_EXERCISE BRIEF:_ Find the line containing "Anti-spam Policy" in the data below, then output that line and each one after it exactly, with nothing else.

_WORKING DATA:_

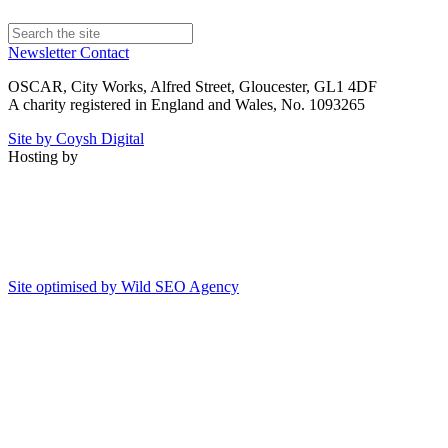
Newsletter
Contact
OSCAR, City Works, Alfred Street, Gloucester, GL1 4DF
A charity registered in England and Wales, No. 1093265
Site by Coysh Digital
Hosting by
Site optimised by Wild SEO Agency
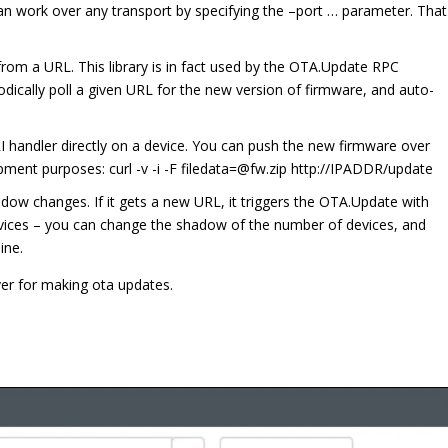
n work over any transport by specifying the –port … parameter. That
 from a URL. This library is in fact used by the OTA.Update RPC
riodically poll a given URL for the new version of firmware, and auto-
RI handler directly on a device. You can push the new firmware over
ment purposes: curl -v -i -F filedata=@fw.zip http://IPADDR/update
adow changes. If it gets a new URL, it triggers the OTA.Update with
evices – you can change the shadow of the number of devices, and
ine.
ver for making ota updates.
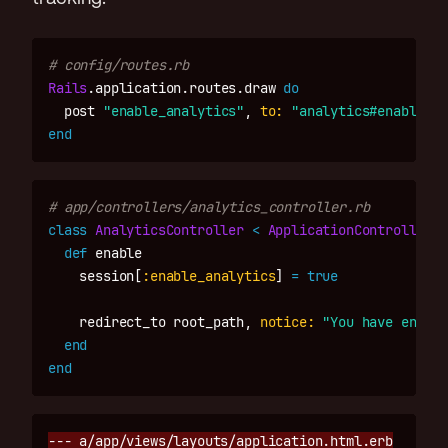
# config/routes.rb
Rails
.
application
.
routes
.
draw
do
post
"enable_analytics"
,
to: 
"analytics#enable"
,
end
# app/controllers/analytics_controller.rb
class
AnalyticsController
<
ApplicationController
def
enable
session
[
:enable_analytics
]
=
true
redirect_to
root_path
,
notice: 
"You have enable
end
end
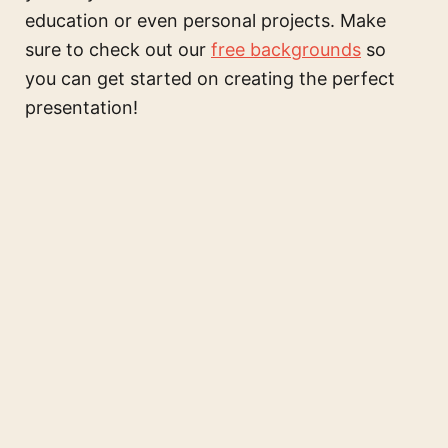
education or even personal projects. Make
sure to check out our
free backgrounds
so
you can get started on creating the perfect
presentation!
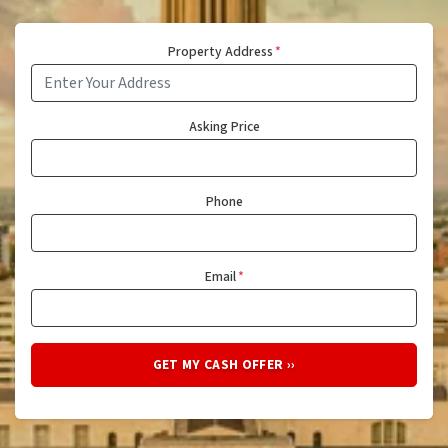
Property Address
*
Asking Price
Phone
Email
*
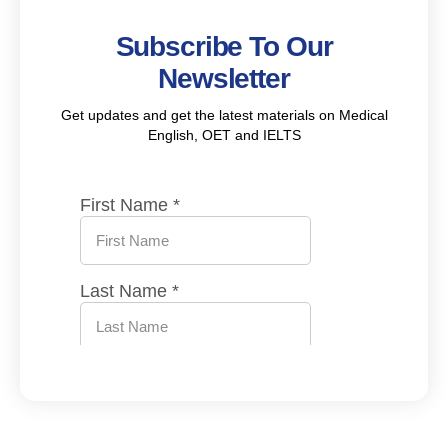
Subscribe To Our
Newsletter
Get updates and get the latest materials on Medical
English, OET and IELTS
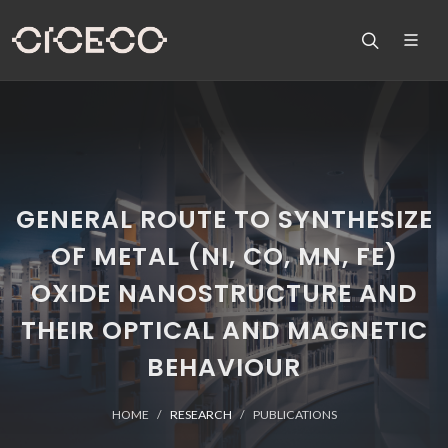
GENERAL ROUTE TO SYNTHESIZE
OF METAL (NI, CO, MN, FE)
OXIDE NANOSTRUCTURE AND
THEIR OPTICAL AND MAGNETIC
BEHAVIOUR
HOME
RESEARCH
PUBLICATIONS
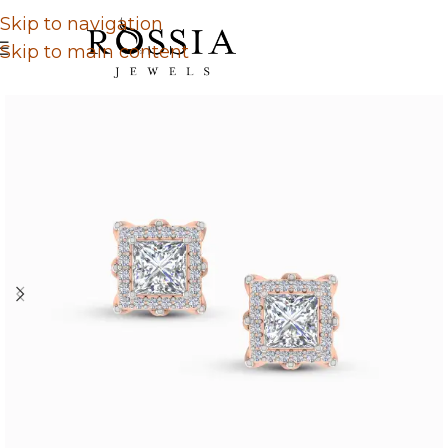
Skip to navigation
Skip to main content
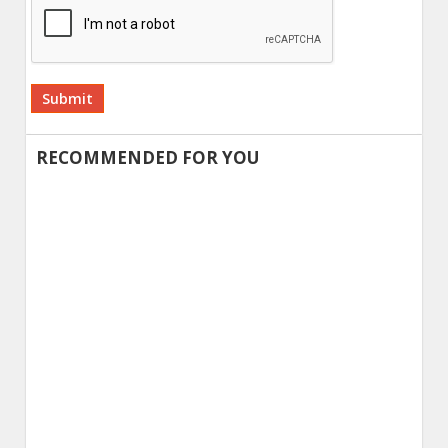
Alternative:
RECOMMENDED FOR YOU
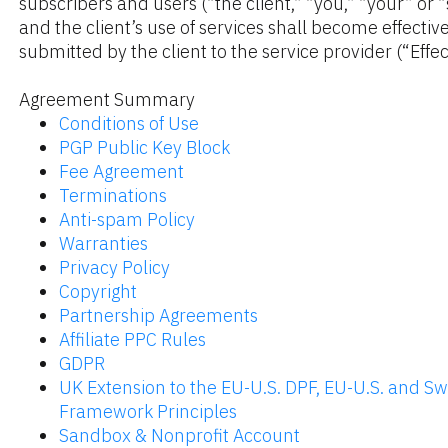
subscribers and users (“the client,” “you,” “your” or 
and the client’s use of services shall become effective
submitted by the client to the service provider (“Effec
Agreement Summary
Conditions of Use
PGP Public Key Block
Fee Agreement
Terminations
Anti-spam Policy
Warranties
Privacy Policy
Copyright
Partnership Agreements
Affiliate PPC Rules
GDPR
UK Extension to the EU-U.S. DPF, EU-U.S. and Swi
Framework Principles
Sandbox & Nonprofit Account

_REPLY:_
Anti-spam Policy
Warranties
Privacy Policy
Copyright
Partnership Agreements
Affiliate PPC Rules
GDPR
UK Extension to the EU-U.S. DPF, EU-U.S. and Swi
Framework Principles
Sandbox & Nonprofit Account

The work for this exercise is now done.